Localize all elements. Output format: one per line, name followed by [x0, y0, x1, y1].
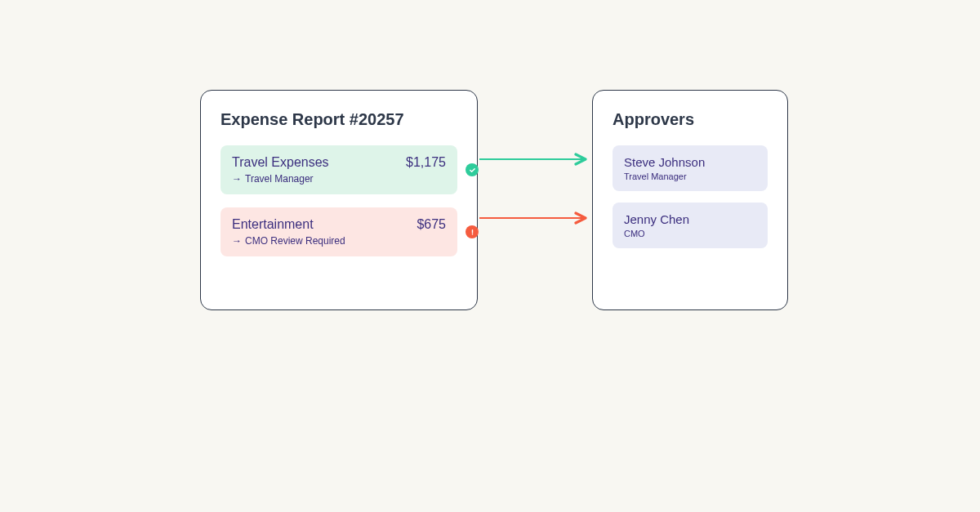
expense-subtext: → CMO Review Required — [232, 235, 446, 247]
expense-amount: $675 — [416, 217, 446, 232]
arrow-right-icon: → — [232, 173, 242, 185]
check-circle-icon — [466, 163, 479, 176]
expense-item-travel: Travel Expenses $1,175 → Travel Manager — [220, 145, 457, 194]
connector-arrow-green — [478, 143, 592, 176]
expense-amount: $1,175 — [406, 155, 446, 170]
approver-item: Steve Johnson Travel Manager — [612, 145, 768, 191]
expense-subtext: → Travel Manager — [232, 173, 446, 185]
approver-item: Jenny Chen CMO — [612, 203, 768, 248]
approver-role: Travel Manager — [624, 171, 756, 181]
expense-name: Entertainment — [232, 217, 314, 232]
expense-item-entertainment: Entertainment $675 → CMO Review Required — [220, 207, 457, 256]
approvers-card: Approvers Steve Johnson Travel Manager J… — [592, 90, 788, 310]
alert-circle-icon — [466, 225, 479, 238]
approver-name: Steve Johnson — [624, 155, 756, 169]
approver-name: Jenny Chen — [624, 212, 756, 226]
approvers-title: Approvers — [612, 110, 768, 129]
expense-name: Travel Expenses — [232, 155, 329, 170]
arrow-right-icon: → — [232, 235, 242, 247]
approver-role: CMO — [624, 229, 756, 238]
expense-report-title: Expense Report #20257 — [220, 110, 457, 129]
expense-report-card: Expense Report #20257 Travel Expenses $1… — [200, 90, 478, 310]
svg-point-1 — [471, 234, 473, 235]
connector-arrow-red — [478, 202, 592, 234]
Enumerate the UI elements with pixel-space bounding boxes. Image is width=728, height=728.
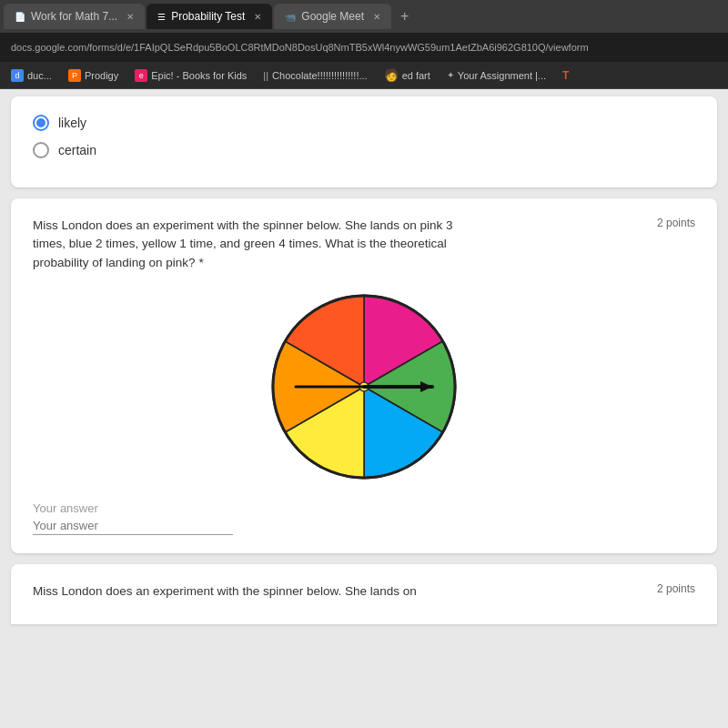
spinner-container	[33, 287, 695, 487]
card3-question-header: Miss London does an experiment with the …	[33, 582, 695, 601]
address-bar[interactable]: docs.google.com/forms/d/e/1FAIpQLSeRdpu5…	[0, 33, 728, 62]
bookmark-edfart-label: ed fart	[402, 70, 430, 81]
tab-probability-close[interactable]: ✕	[254, 12, 261, 22]
bookmark-epic-icon: e	[135, 69, 147, 82]
card3-question-text: Miss London does an experiment with the …	[33, 582, 417, 601]
bookmark-t-icon: T	[562, 69, 569, 82]
tab-probability[interactable]: ☰ Probability Test ✕	[147, 4, 272, 29]
bookmark-duc[interactable]: d duc...	[7, 67, 56, 84]
bookmark-t[interactable]: T	[559, 67, 572, 84]
bookmark-prodigy[interactable]: P Prodigy	[65, 67, 122, 84]
bookmark-assignment-label: Your Assignment |...	[458, 70, 546, 81]
answer-section: Your answer	[33, 501, 695, 535]
tab-probability-label: Probability Test	[171, 10, 245, 23]
radio-likely[interactable]	[33, 115, 49, 131]
bookmark-prodigy-icon: P	[68, 69, 81, 82]
tab-probability-icon: ☰	[157, 12, 166, 22]
answer-input[interactable]	[33, 517, 233, 535]
card3-points-badge: 2 points	[657, 582, 695, 595]
new-tab-button[interactable]: +	[393, 8, 416, 25]
tab-meet[interactable]: 📹 Google Meet ✕	[274, 4, 391, 29]
address-text: docs.google.com/forms/d/e/1FAIpQLSeRdpu5…	[11, 42, 589, 53]
bookmark-epic-label: Epic! - Books for Kids	[151, 70, 247, 81]
card-1: likely certain	[11, 96, 717, 187]
tab-meet-close[interactable]: ✕	[373, 12, 380, 22]
answer-label: Your answer	[33, 501, 695, 515]
bookmark-assignment-icon: ✦	[447, 70, 454, 80]
radio-certain[interactable]	[33, 142, 49, 158]
option-certain-label: certain	[58, 143, 96, 157]
points-badge: 2 points	[657, 217, 695, 229]
option-certain[interactable]: certain	[33, 142, 695, 158]
separator-icon: ||	[263, 70, 268, 81]
bookmark-duc-icon: d	[11, 69, 24, 82]
spinner-svg	[264, 287, 464, 487]
bookmark-epic[interactable]: e Epic! - Books for Kids	[131, 67, 250, 84]
tab-math-icon: 📄	[15, 12, 25, 22]
card-2: Miss London does an experiment with the …	[11, 198, 717, 553]
tab-math-label: Work for Math 7...	[31, 10, 117, 23]
bookmark-edfart-icon: 🧑	[384, 68, 399, 82]
tab-meet-label: Google Meet	[301, 10, 364, 23]
bookmarks-bar: d duc... P Prodigy e Epic! - Books for K…	[0, 62, 728, 89]
bookmark-edfart[interactable]: 🧑 ed fart	[380, 66, 434, 84]
bookmark-chocolate[interactable]: || Chocolate!!!!!!!!!!!!!!!...	[259, 68, 370, 83]
bookmark-prodigy-label: Prodigy	[85, 70, 118, 81]
option-likely[interactable]: likely	[33, 115, 695, 131]
bookmark-assignment[interactable]: ✦ Your Assignment |...	[443, 68, 550, 83]
tab-math[interactable]: 📄 Work for Math 7... ✕	[4, 4, 145, 29]
tab-bar: 📄 Work for Math 7... ✕ ☰ Probability Tes…	[0, 0, 728, 33]
tab-meet-icon: 📹	[285, 12, 296, 22]
question-text: Miss London does an experiment with the …	[33, 217, 488, 272]
page-content: likely certain Miss London does an exper…	[0, 89, 728, 728]
bookmark-chocolate-label: Chocolate!!!!!!!!!!!!!!!...	[272, 70, 368, 81]
browser-chrome: 📄 Work for Math 7... ✕ ☰ Probability Tes…	[0, 0, 728, 89]
option-likely-label: likely	[58, 116, 86, 130]
bookmark-duc-label: duc...	[27, 70, 52, 81]
question-header: Miss London does an experiment with the …	[33, 217, 695, 272]
tab-math-close[interactable]: ✕	[126, 12, 134, 22]
card-3-partial: Miss London does an experiment with the …	[11, 564, 717, 624]
answer-placeholder-text: Your answer	[33, 501, 98, 515]
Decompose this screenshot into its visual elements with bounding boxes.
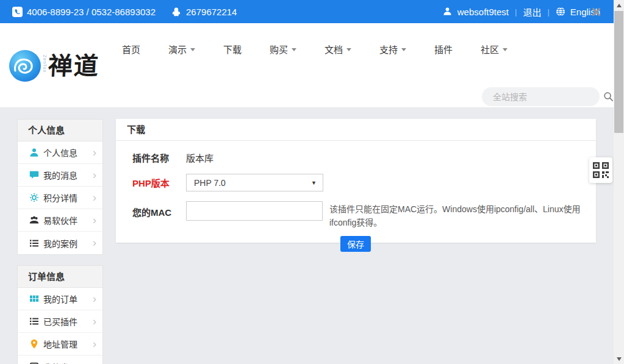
php-version-label: PHP版本 — [132, 176, 175, 189]
panel-title: 下载 — [116, 119, 596, 141]
comment-icon — [29, 170, 39, 180]
scroll-up-arrow-icon[interactable] — [614, 0, 624, 10]
nav-label: 插件 — [434, 43, 453, 55]
plugin-name-label: 插件名称 — [132, 151, 175, 164]
user-icon — [29, 148, 39, 157]
sidebar-item-partners[interactable]: 易软伙伴 › — [18, 209, 102, 232]
sidebar-group-orders: 订单信息 我的订单 › 已买插件 › 地址管理 › — [17, 265, 103, 364]
nav-item-plugins[interactable]: 插件 — [434, 43, 453, 55]
sidebar-item-cases[interactable]: 我的案例 › — [18, 232, 102, 254]
nav-item-support[interactable]: 支持 — [379, 43, 406, 55]
logo-text: 禅道 — [48, 50, 101, 82]
caret-down-icon — [346, 48, 351, 51]
nav-item-download[interactable]: 下载 — [223, 43, 242, 55]
logout-link[interactable]: 退出 — [523, 5, 541, 18]
site-search — [482, 87, 600, 106]
sidebar-item-label: 地址管理 — [43, 338, 93, 350]
search-icon[interactable] — [603, 91, 614, 102]
caret-down-icon: ▼ — [311, 180, 317, 186]
mac-label: 您的MAC — [132, 201, 175, 218]
nav-label: 购买 — [270, 43, 288, 55]
account-user[interactable]: websoft9test — [443, 7, 509, 17]
sidebar-item-addresses[interactable]: 地址管理 › — [18, 333, 102, 355]
chevron-right-icon: › — [93, 315, 96, 327]
caret-down-icon — [503, 48, 507, 51]
nav-label: 演示 — [168, 43, 187, 55]
chevron-right-icon: › — [93, 169, 96, 180]
scrollbar-thumb[interactable] — [614, 11, 623, 133]
caret-down-icon — [292, 48, 296, 51]
form-row-plugin-name: 插件名称 版本库 — [116, 146, 596, 169]
mac-input[interactable] — [186, 201, 323, 221]
qr-code-button[interactable] — [589, 157, 612, 183]
nav-item-docs[interactable]: 文档 — [325, 43, 351, 55]
caret-down-icon — [401, 48, 406, 51]
form-row-mac: 您的MAC 该插件只能在固定MAC运行。Windows使用ipconfig/al… — [116, 196, 596, 234]
mac-hint: 该插件只能在固定MAC运行。Windows使用ipconfig/all、Linu… — [329, 201, 586, 229]
phone-contact: 4006-8899-23 / 0532-86893032 — [12, 7, 156, 17]
php-version-select[interactable]: PHP 7.0 ▼ — [186, 174, 323, 191]
content: 个人信息 个人信息 › 我的消息 › 积分详情 › — [0, 107, 614, 364]
sidebar-group-title: 订单信息 — [18, 266, 102, 288]
logo-subtext: ZenTao — [43, 55, 47, 73]
chevron-right-icon: › — [93, 191, 96, 203]
separator: | — [515, 7, 517, 16]
chevron-right-icon: › — [93, 146, 96, 158]
sidebar-item-label: 个人信息 — [43, 146, 93, 159]
nav-item-demo[interactable]: 演示 — [168, 43, 195, 55]
phone-number: 4006-8899-23 / 0532-86893032 — [27, 7, 156, 17]
header: ZenTao 禅道 首页 演示 下载 购买 文档 支持 插件 社区 — [0, 23, 614, 107]
invoice-icon — [29, 362, 39, 364]
sidebar-item-points[interactable]: 积分详情 › — [18, 187, 102, 209]
form-row-php-version: PHP版本 PHP 7.0 ▼ — [116, 169, 596, 196]
save-button[interactable]: 保存 — [340, 236, 371, 252]
caret-down-icon — [190, 48, 195, 51]
list-icon — [29, 316, 39, 326]
sidebar-item-label: 我的消息 — [43, 169, 93, 181]
sidebar-item-invoices[interactable]: 我的发票 › — [18, 355, 102, 364]
nav-label: 首页 — [122, 43, 140, 55]
username: websoft9test — [457, 7, 509, 17]
globe-icon — [556, 7, 566, 17]
chevron-right-icon: › — [93, 237, 96, 248]
sidebar-item-bought-plugins[interactable]: 已买插件 › — [18, 310, 102, 333]
zentao-logo[interactable]: ZenTao 禅道 — [9, 50, 99, 82]
chevron-right-icon: › — [93, 214, 96, 226]
nav-label: 下载 — [223, 43, 242, 55]
sidebar-item-label: 我的发票 — [43, 361, 93, 364]
users-icon — [29, 215, 39, 225]
chevron-right-icon: › — [93, 360, 96, 364]
close-icon[interactable]: × — [591, 4, 601, 21]
grid-icon — [29, 294, 39, 304]
scrollbar[interactable] — [614, 0, 624, 364]
nav-item-buy[interactable]: 购买 — [270, 43, 296, 55]
sidebar-item-label: 已买插件 — [43, 315, 93, 327]
qr-code-icon — [593, 162, 609, 178]
nav-label: 支持 — [379, 43, 398, 55]
scroll-down-arrow-icon[interactable] — [614, 354, 624, 364]
phone-icon — [12, 7, 23, 17]
sidebar-item-label: 我的案例 — [43, 237, 93, 249]
sidebar-item-my-orders[interactable]: 我的订单 › — [18, 288, 102, 310]
chevron-right-icon: › — [93, 293, 96, 304]
topbar: 4006-8899-23 / 0532-86893032 2679672214 … — [0, 0, 614, 23]
sidebar-item-label: 积分详情 — [43, 191, 93, 204]
nav-item-community[interactable]: 社区 — [481, 43, 507, 55]
qq-number: 2679672214 — [186, 7, 237, 17]
nav-label: 文档 — [325, 43, 343, 55]
qq-icon — [171, 7, 182, 17]
chevron-right-icon: › — [93, 338, 96, 349]
sidebar-group-title: 个人信息 — [18, 120, 102, 141]
sidebar-group-personal: 个人信息 个人信息 › 我的消息 › 积分详情 › — [17, 119, 103, 255]
download-panel: 下载 插件名称 版本库 PHP版本 PHP 7.0 ▼ 您的MAC 该插件只能在… — [116, 119, 596, 243]
search-input[interactable] — [493, 92, 603, 102]
main-nav: 首页 演示 下载 购买 文档 支持 插件 社区 — [122, 43, 507, 55]
logo-globe-icon — [9, 50, 41, 82]
nav-item-home[interactable]: 首页 — [122, 43, 140, 55]
sidebar-item-messages[interactable]: 我的消息 › — [18, 164, 102, 187]
gear-icon — [29, 193, 39, 202]
sidebar-item-profile[interactable]: 个人信息 › — [18, 141, 102, 164]
map-marker-icon — [29, 339, 39, 349]
plugin-name-value: 版本库 — [186, 151, 213, 164]
qq-contact: 2679672214 — [171, 7, 237, 17]
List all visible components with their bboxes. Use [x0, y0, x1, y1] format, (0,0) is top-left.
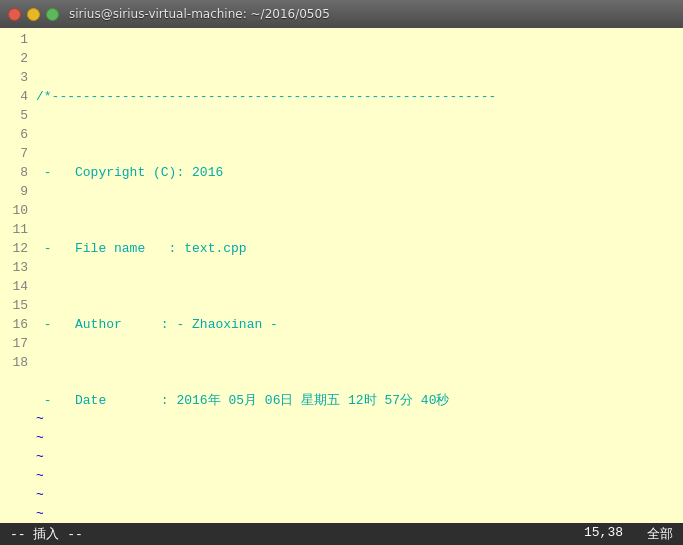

#### [Task to carry out]
In which lines of the records does the word "Windows使用ipconfig" appear? Copy each of them.

#### [Exercise result]
form-row-mac: 您的MAC 该插件只能在固定MAC运行。Windows使用ipconfig/al… — [116, 196, 596, 234]
mac-hint: 该插件只能在固定MAC运行。Windows使用ipconfig/all、Linu… — [329, 201, 586, 229]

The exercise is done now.